TRY IT
Each entry below should be retyped exactly, with nothing omitted.

BEGIN LISTED RECORDS

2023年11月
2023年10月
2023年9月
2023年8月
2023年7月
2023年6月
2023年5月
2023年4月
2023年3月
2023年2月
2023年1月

END LISTED RECORDS

WRITTEN ANSWER
2023年11月
2023年10月
2023年9月
2023年8月
2023年7月
2023年6月
2023年5月
2023年4月
2023年3月
2023年2月
2023年1月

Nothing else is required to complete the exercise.